• WHAT IS NEEDED: For the records below, copy exactly the span that begins at the line containing "Gartengestaltungsgeschic" and stops after the line containing "может изменять свой", minus any pictures.

• INFORMATION PROVIDED:
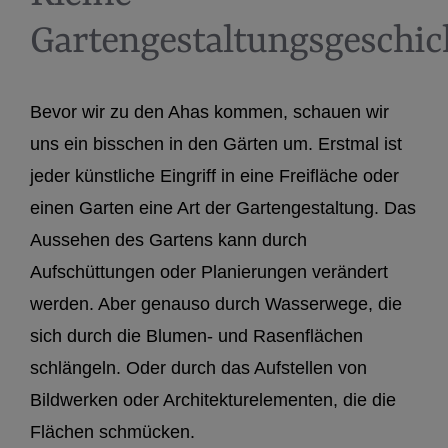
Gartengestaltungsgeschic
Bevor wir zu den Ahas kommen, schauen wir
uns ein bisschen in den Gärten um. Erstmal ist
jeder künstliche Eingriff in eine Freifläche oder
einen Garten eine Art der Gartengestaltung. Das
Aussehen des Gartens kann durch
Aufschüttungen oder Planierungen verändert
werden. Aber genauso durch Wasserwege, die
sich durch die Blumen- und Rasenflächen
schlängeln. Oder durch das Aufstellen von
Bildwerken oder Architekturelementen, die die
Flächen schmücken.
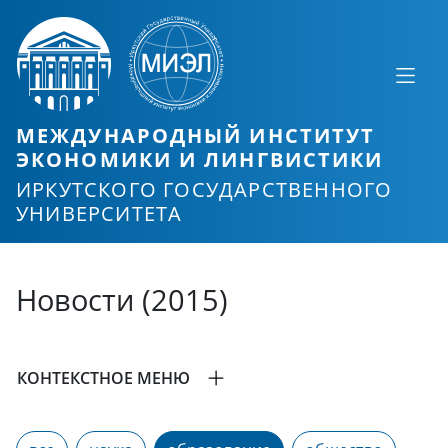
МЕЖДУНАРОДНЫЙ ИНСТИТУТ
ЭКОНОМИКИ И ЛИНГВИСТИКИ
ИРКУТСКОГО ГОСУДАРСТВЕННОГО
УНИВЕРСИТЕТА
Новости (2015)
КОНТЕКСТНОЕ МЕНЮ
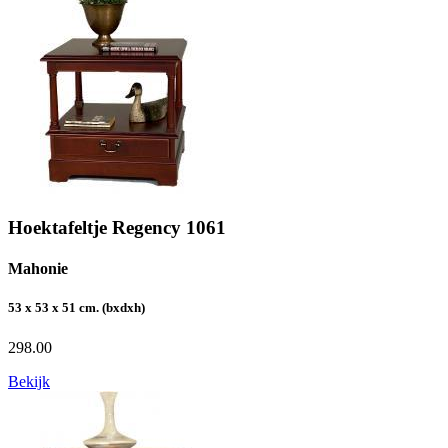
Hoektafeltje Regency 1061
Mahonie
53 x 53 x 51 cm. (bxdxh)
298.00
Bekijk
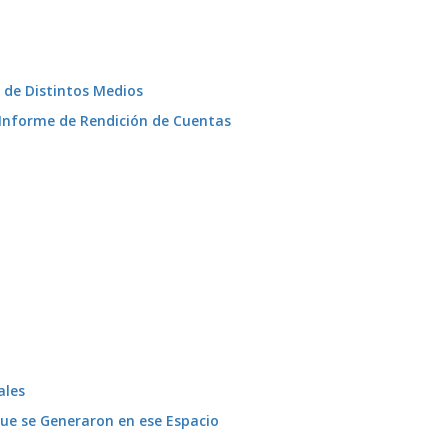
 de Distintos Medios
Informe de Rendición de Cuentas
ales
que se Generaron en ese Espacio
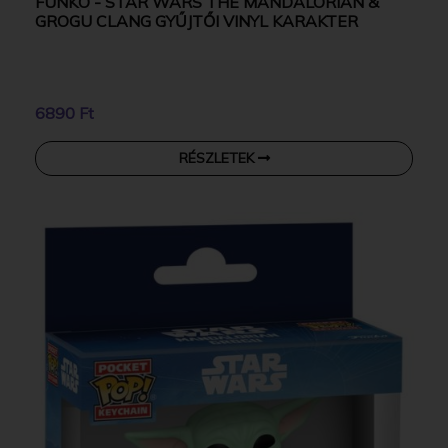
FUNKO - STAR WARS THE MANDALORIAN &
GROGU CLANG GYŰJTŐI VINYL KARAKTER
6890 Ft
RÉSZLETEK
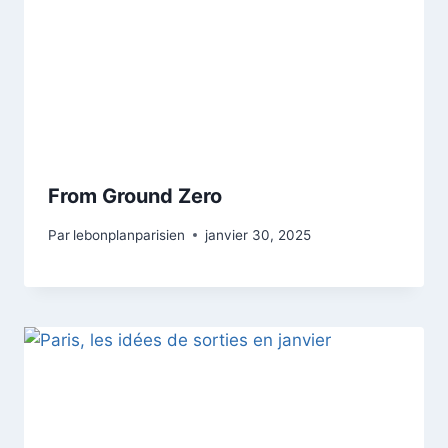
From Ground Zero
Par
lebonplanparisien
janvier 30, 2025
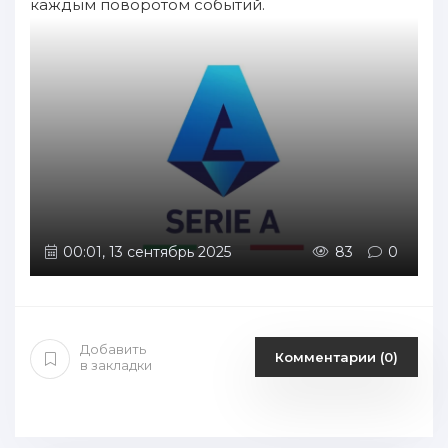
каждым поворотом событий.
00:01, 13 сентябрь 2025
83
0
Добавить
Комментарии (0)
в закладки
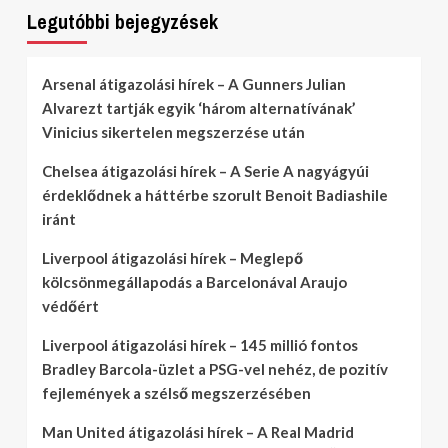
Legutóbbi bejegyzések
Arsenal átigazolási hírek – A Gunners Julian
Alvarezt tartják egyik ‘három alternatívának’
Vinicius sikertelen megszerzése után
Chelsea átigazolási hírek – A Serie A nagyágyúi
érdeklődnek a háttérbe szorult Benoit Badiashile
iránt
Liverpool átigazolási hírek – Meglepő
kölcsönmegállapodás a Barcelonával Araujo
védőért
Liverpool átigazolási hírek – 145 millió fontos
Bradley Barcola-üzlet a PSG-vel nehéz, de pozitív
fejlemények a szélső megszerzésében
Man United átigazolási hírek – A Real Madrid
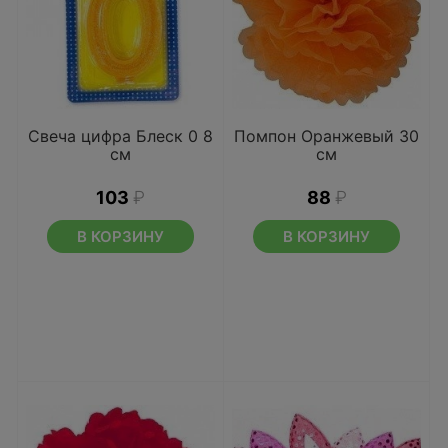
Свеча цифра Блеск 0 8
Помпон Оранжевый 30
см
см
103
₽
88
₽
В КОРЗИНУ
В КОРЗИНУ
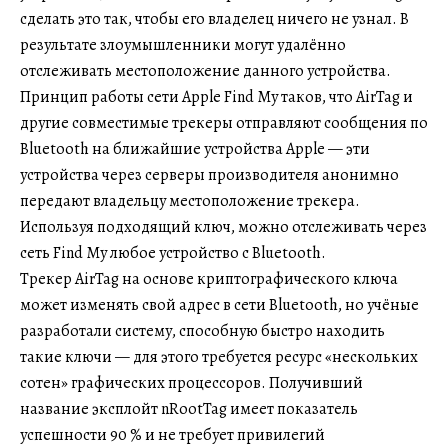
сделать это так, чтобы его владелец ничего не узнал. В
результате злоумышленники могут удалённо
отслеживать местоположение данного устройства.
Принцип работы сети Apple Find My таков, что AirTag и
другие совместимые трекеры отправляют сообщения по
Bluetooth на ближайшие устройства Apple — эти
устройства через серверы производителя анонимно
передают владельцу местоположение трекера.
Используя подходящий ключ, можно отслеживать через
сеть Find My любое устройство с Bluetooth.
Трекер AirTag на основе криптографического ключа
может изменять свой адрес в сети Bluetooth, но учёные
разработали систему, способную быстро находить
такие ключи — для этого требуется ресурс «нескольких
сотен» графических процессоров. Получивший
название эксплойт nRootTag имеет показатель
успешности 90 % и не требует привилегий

---

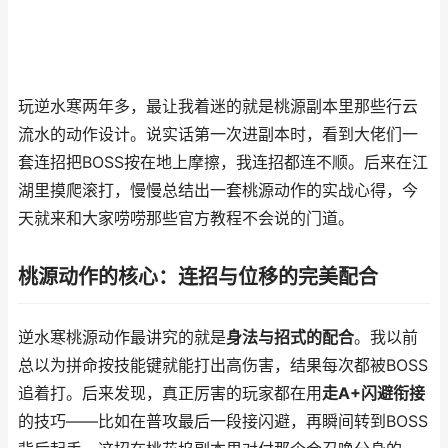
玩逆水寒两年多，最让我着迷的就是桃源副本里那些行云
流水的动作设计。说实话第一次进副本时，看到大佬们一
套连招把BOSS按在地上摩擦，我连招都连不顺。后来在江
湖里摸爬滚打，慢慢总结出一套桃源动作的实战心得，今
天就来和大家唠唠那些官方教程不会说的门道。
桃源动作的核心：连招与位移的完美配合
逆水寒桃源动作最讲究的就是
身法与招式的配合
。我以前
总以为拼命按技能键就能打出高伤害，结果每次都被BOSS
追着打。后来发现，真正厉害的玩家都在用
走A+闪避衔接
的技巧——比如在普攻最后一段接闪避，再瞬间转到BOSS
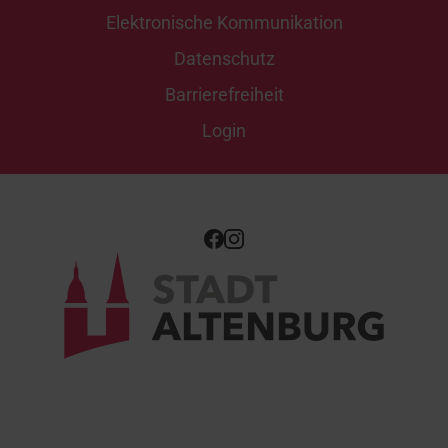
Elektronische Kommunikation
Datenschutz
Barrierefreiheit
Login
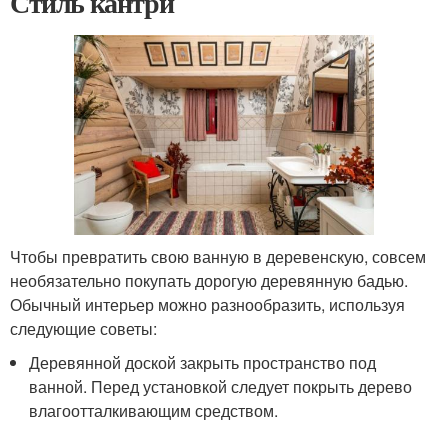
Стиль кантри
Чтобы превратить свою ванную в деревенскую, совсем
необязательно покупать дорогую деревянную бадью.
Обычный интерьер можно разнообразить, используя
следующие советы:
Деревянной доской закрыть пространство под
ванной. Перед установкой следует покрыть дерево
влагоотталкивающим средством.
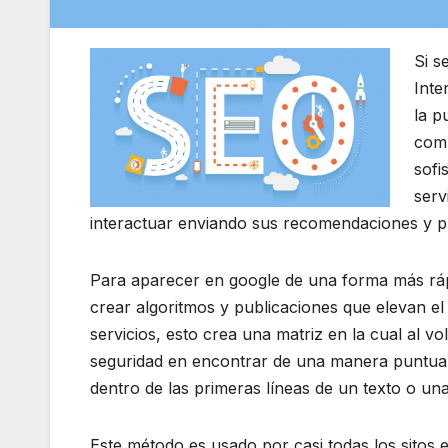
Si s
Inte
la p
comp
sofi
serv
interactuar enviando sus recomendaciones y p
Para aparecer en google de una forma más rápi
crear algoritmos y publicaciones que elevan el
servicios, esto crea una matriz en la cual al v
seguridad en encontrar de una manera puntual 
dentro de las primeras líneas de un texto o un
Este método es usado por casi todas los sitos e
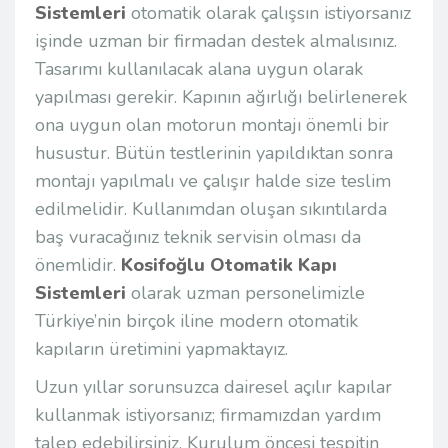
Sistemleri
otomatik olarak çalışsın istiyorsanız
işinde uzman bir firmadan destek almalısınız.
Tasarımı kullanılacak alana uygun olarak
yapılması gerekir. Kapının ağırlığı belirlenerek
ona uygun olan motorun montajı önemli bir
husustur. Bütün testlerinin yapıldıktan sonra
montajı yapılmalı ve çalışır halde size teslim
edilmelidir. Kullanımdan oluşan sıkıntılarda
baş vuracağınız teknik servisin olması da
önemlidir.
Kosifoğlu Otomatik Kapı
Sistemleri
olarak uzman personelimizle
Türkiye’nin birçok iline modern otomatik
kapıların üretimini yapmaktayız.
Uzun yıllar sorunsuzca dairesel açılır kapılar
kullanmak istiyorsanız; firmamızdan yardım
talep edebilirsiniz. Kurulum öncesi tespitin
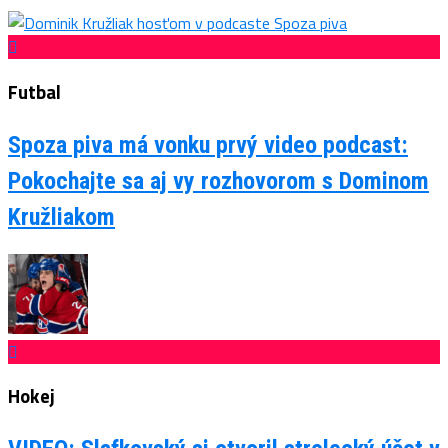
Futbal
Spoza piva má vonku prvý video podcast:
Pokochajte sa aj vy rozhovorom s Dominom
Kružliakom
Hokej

...

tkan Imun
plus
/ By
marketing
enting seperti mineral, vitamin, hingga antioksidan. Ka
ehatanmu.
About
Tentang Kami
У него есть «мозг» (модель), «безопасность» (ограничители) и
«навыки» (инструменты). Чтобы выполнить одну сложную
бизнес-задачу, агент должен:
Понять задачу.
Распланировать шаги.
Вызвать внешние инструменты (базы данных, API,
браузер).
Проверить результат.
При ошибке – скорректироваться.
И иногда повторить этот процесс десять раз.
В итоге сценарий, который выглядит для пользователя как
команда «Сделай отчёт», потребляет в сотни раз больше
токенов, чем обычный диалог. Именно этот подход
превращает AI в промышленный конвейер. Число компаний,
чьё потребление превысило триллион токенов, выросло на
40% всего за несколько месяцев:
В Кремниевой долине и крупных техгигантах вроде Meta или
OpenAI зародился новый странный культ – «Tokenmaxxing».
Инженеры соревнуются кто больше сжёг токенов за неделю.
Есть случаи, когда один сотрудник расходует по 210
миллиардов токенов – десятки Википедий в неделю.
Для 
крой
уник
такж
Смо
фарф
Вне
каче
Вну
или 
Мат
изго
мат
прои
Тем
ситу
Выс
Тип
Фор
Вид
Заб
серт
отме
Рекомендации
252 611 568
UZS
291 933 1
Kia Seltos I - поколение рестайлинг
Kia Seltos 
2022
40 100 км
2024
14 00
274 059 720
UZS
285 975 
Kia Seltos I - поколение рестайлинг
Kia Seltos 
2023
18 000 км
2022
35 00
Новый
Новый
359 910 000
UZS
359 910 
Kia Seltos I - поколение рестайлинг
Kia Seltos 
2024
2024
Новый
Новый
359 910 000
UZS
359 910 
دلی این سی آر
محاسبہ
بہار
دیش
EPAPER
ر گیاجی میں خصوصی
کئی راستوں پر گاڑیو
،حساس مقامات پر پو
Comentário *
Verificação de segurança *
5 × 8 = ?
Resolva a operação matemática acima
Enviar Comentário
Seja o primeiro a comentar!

• ANSWER SPACE:
Gartengestaltungsgeschic
Bevor wir zu den Ahas kommen, schauen wir
uns ein bisschen in den Gärten um. Erstmal ist
jeder künstliche Eingriff in eine Freifläche oder
einen Garten eine Art der Gartengestaltung. Das
Aussehen des Gartens kann durch
Aufschüttungen oder Planierungen verändert
werden. Aber genauso durch Wasserwege, die
sich durch die Blumen- und Rasenflächen
schlängeln. Oder durch das Aufstellen von
Bildwerken oder Architekturelementen, die die
Flächen schmücken.
МЕЖДУНАРОДНЫЙ ИНСТИТУТ
ЭКОНОМИКИ И ЛИНГВИСТИКИ
ИРКУТСКОГО ГОСУДАРСТВЕННОГО
УНИВЕРСИТЕТА
Новости (2015)
КОНТЕКСТНОЕ МЕНЮ
Hoektafeltje Regency 1061
Mahonie
53 x 53 x 51 cm. (bxdxh)
298.00
Bekijk
 de Distintos Medios
Informe de Rendición de Cuentas
ales
que se Generaron en ese Espacio
FUNKO - STAR WARS THE MANDALORIAN &
GROGU CLANG GYŰJTŐI VINYL KARAKTER
6890 Ft
RÉSZLETEK
From Ground Zero
Par
lebonplanparisien
janvier 30, 2025
каждым поворотом событий.
00:01, 13 сентябрь 2025
83
0
Добавить
Комментарии (0)
в закладки
Legutóbbi bejegyzések
Arsenal átigazolási hírek – A Gunners Julian
Alvarezt tartják egyik ‘három alternatívának’
Vinicius sikertelen megszerzése után
Chelsea átigazolási hírek – A Serie A nagyágyúi
érdeklődnek a háttérbe szorult Benoit Badiashile
iránt
Liverpool átigazolási hírek – Meglepő
kölcsönmegállapodás a Barcelonával Araujo
védőért
Liverpool átigazolási hírek – 145 millió fontos
Bradley Barcola-üzlet a PSG-vel nehéz, de pozitív
fejlemények a szélső megszerzésében
Man United átigazolási hírek – A Real Madrid
Свеча цифра Блеск 0 8
Помпон Оранжевый 30
см
см
103
₽
88
₽
В КОРЗИНУ
В КОРЗИНУ
сделать это так, чтобы его владелец ничего не узнал. В
результате злоумышленники могут удалённо
отслеживать местоположение данного устройства.
Принцип работы сети Apple Find My таков, что AirTag и
другие совместимые трекеры отправляют сообщения по
Bluetooth на ближайшие устройства Apple — эти
устройства через серверы производителя анонимно
передают владельцу местоположение трекера.
Используя подходящий ключ, можно отслеживать через
сеть Find My любое устройство с Bluetooth.
Трекер AirTag на основе криптографического ключа
может изменять свой адрес в сети Bluetooth, но учёные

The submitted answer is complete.